# Hello from DeeDee & Fred



## DeeDee (Sep 16, 2008)

Hello Everyone  
My name is Denise and i have just joined. I'm from the West Midlands and have been riding since about the age of 12....off and on!
My baby is Fred a nice chunky 15.2hh Piebald Irish Cob, my boyfriend bought him for my birthday earlier this year!
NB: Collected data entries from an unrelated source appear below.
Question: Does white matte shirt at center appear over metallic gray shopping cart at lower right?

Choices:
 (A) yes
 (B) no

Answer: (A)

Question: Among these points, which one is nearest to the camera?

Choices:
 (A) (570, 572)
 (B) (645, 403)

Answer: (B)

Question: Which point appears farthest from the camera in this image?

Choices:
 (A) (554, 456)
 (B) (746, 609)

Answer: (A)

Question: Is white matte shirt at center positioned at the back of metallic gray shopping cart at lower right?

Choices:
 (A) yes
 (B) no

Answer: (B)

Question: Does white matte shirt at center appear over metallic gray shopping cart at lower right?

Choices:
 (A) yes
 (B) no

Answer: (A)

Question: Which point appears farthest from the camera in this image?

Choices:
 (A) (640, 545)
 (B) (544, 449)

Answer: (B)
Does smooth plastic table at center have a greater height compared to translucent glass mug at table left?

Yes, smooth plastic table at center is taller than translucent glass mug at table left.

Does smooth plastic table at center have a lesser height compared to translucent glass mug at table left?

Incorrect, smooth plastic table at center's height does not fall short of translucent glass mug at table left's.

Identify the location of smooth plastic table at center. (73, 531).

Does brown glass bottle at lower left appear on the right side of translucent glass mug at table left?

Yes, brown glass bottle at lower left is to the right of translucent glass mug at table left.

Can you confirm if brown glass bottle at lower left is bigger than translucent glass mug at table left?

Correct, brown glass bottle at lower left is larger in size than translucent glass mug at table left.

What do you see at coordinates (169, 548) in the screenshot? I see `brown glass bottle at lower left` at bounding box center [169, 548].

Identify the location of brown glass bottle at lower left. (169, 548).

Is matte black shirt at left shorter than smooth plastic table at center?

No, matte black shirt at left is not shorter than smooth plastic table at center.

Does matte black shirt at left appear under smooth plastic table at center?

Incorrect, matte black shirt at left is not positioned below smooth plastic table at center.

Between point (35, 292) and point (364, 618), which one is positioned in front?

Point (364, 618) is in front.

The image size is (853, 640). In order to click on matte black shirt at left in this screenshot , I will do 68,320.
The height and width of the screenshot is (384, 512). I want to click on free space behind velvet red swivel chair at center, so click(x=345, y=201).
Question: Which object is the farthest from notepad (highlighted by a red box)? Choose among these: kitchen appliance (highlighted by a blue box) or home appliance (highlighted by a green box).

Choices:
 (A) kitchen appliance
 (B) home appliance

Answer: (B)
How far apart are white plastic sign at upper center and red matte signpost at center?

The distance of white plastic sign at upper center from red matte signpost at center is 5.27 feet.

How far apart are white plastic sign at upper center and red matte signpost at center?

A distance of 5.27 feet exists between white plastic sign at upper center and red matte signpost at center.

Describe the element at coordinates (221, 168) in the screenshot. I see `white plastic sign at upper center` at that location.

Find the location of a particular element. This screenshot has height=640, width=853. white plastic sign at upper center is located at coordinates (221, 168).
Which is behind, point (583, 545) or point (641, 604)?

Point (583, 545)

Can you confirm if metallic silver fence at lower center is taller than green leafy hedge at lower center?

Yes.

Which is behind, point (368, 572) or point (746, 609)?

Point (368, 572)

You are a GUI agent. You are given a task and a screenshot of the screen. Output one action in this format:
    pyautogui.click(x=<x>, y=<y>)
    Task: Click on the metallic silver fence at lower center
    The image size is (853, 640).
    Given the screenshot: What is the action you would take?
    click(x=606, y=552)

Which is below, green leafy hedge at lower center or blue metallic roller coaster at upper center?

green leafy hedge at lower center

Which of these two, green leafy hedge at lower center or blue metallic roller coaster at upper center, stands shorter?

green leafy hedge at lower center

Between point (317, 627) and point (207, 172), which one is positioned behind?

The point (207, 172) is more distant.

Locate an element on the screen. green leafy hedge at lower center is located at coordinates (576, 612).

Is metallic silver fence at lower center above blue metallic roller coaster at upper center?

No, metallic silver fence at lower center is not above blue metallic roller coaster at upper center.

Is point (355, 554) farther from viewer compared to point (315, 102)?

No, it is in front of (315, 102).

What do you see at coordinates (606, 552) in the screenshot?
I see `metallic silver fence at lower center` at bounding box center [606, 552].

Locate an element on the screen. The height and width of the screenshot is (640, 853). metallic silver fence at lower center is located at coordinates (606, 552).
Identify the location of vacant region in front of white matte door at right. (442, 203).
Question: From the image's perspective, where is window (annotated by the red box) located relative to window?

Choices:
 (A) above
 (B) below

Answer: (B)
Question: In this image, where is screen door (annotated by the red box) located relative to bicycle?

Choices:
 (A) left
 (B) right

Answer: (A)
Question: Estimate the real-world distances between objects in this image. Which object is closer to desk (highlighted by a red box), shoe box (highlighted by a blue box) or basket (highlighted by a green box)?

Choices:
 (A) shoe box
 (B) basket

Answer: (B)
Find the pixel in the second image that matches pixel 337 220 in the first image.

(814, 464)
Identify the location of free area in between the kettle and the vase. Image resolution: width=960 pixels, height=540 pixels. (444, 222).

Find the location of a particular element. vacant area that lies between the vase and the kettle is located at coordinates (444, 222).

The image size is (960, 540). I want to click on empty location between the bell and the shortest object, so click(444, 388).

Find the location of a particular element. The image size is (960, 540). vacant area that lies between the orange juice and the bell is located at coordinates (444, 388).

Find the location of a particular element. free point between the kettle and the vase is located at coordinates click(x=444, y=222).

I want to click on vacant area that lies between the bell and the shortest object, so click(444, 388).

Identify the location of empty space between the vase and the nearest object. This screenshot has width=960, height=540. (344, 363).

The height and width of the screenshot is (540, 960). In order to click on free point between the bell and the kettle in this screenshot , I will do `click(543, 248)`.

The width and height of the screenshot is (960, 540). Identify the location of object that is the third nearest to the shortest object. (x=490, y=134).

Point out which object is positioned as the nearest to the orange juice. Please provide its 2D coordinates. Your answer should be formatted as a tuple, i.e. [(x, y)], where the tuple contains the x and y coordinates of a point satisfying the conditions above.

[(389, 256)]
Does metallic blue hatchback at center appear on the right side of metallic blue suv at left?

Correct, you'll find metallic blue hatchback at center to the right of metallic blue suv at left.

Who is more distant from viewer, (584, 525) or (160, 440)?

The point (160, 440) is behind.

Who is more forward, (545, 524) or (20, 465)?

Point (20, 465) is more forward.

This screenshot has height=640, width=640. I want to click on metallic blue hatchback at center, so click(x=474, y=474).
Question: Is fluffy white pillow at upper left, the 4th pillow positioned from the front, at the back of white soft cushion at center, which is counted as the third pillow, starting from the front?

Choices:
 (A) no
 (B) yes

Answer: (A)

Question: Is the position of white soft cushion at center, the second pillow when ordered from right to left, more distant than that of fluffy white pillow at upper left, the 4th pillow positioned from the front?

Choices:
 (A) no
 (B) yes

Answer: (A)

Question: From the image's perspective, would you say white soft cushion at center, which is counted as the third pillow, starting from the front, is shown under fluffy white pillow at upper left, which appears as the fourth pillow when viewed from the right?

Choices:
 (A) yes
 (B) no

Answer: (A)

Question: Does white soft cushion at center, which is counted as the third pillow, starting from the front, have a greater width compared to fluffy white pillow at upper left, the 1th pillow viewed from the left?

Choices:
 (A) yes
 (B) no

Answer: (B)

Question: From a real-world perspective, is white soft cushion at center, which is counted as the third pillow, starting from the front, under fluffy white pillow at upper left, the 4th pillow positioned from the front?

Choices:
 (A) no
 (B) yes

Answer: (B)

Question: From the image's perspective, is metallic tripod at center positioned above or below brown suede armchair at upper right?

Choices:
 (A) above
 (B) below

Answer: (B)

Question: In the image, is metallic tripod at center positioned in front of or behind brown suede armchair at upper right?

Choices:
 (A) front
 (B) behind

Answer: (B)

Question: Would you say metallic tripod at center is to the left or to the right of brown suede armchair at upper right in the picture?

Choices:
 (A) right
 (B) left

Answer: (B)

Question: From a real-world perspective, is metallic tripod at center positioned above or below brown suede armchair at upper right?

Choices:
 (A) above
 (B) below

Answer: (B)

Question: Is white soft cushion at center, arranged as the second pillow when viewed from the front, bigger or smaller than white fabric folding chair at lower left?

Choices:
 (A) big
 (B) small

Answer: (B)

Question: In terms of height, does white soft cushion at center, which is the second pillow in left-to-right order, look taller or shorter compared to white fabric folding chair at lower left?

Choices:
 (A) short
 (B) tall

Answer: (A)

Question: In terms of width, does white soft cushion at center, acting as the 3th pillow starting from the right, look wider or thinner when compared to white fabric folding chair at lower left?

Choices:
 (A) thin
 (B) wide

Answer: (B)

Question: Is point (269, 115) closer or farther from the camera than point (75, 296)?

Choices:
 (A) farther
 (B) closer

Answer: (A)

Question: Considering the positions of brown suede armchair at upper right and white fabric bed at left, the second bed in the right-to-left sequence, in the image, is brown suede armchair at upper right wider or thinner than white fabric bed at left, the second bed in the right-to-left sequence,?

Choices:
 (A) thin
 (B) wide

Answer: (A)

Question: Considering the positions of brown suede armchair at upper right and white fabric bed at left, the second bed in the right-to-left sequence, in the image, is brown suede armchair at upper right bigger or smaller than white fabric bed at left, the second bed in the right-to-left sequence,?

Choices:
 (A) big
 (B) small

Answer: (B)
I had been sharing him for about 12months before he became mine though so i knew what i was getting into  ....we've had our ups and downs and it's been a slow summer due to the weather but all is good and i'm now ready to keep him working and schooling through the winter ready for the 2009 shows!!

Here he is:









Look forward to getting to know you all!!


----------



## free_sprtd (Oct 18, 2007)

hi there! nice to meet you Denise  Fred sure is a cutie! can't wait to see more pics


----------



## PoptartShop (Jul 25, 2010)

Hi there, Denise! Welcome to the Horse Forum. 
Fred is gorgeous!


----------



## buckaroo2010 (Nov 7, 2007)

Welcome to the Horse Forum!


----------



## Jubilee Rose (May 28, 2008)

Welcome Denise!! Your horse is soo cute!


----------



## DeeDee (Sep 16, 2008)

Thanks guys, he is a big cutie he gets away with so much because of that!!!


----------